Bug 1762 - UTF-8 BOM in XHTML breaks CSS validator
Summary: UTF-8 BOM in XHTML breaks CSS validator
Status: RESOLVED FIXED
Alias: None
Product: CSSValidator
Classification: Unclassified
Component: XHTML1.0 (show other bugs)
Version: CSS Validator
Hardware: PC Windows XP
: P2 normal
Target Milestone: ---
Assignee: Olivier Thereaux
QA Contact: qa-dev tracking
URL: http://www.w3.org/International/tests...
Whiteboard:
Keywords:
Depends on:
Blocks:
 
Reported: 2005-07-19 22:58 UTC by Cory Nelson
Modified: 2007-06-28 00:43 UTC (History)
0 users

See Also:


Attachments

Description Cory Nelson 2005-07-19 22:58:50 UTC
A UTF-8 BOM in XHTML breaks the CSS validator, see the "Valid CSS" link at the
bottom of the URL provided.
Comment 1 Bj 2005-07-19 23:11:20 UTC
Indeed (in fact, that's probably a known issue, but I am not sure whether 
someone filed a bug already). We might be able to fix this by upgrading to a 
more recent version of Xerces.
Comment 2 Yves Lafon 2005-07-20 10:10:55 UTC
Xerces version is currently 2.6.2, can you check again?
Comment 3 Bj 2005-07-20 12:05:41 UTC
Okay, it seems this happens if Content-Type:text/html with no charset parameter 
and a BOM. So this is probably the result of how the HTML parser with its XHTML 
sniffing interact with xerces. The Validator might be transcoding to UTF-8 
before it passes the document to Xerces and in a character stream a bom may 
indeed not appear. It seems to work for application/xhtml+xml and text/html 
with a charset parameter in the HTTP header.
Comment 4 Cory Nelson 2005-07-20 13:14:12 UTC
that did it - declared it as utf-8 in the http header and it now works.
Comment 5 Yves Lafon 2005-07-22 10:13:10 UTC
(In reply to comment #3)
> Okay, it seems this happens if Content-Type:text/html with no charset parameter 
> and a BOM. So this is probably the result of how the HTML parser with its XHTML 
> sniffing interact with xerces. The Validator might be transcoding to UTF-8 
> before it passes the document to Xerces and in a character stream a bom may 
> indeed not appear. It seems to work for application/xhtml+xml and text/html 
> with a charset parameter in the HTTP header.

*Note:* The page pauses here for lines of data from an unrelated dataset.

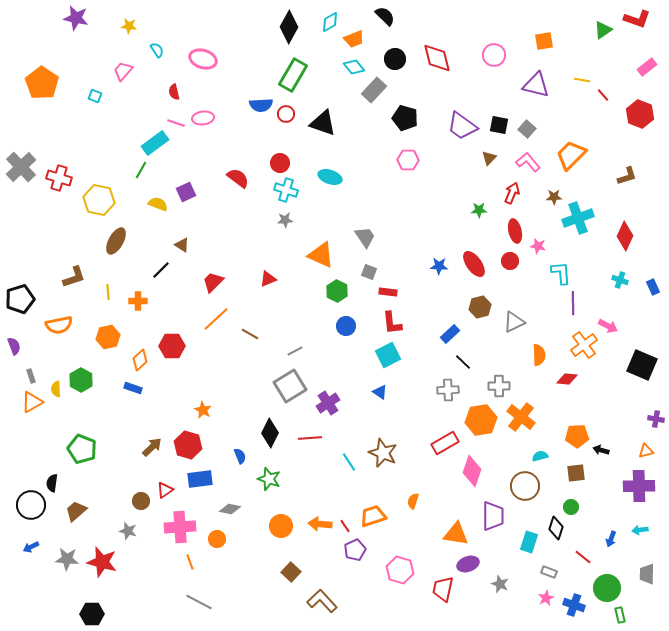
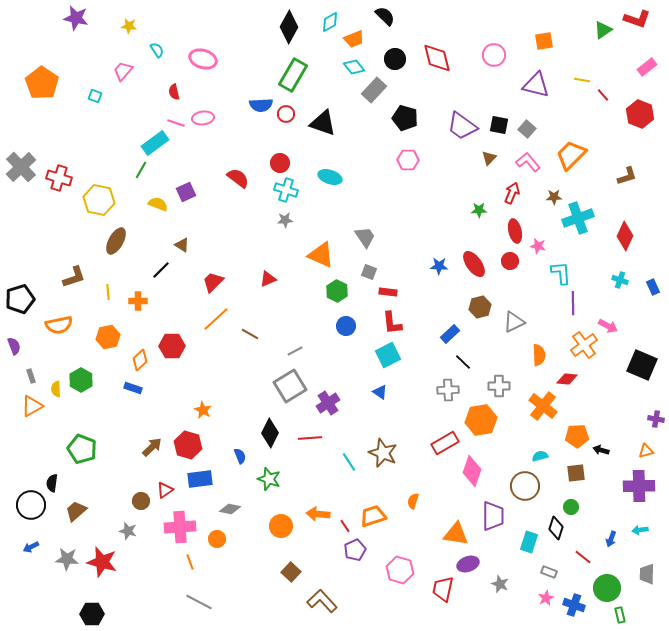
orange triangle at (32, 402): moved 4 px down
orange cross at (521, 417): moved 22 px right, 11 px up
orange arrow at (320, 524): moved 2 px left, 10 px up
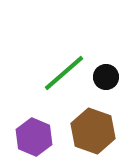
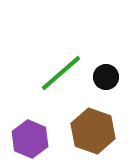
green line: moved 3 px left
purple hexagon: moved 4 px left, 2 px down
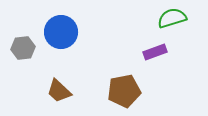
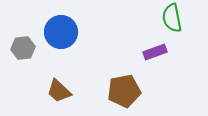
green semicircle: rotated 84 degrees counterclockwise
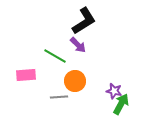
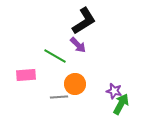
orange circle: moved 3 px down
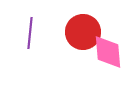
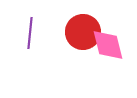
pink diamond: moved 7 px up; rotated 9 degrees counterclockwise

The current code does this
if the mime type has a charset parameter use it,
if not, then if the mime type is text/html -> use iso-8859-1
Comment 6 Olivier Thereaux 2007-02-09 17:45:50 UTC
changing URL to be test case on i18n web site
Comment 7 Olivier Thereaux 2007-06-28 00:43:13 UTC
switching to tagsoup library as html parser has made this issue moot.
(there are still issues with BOM-toting CSS files, but will open another bug for them)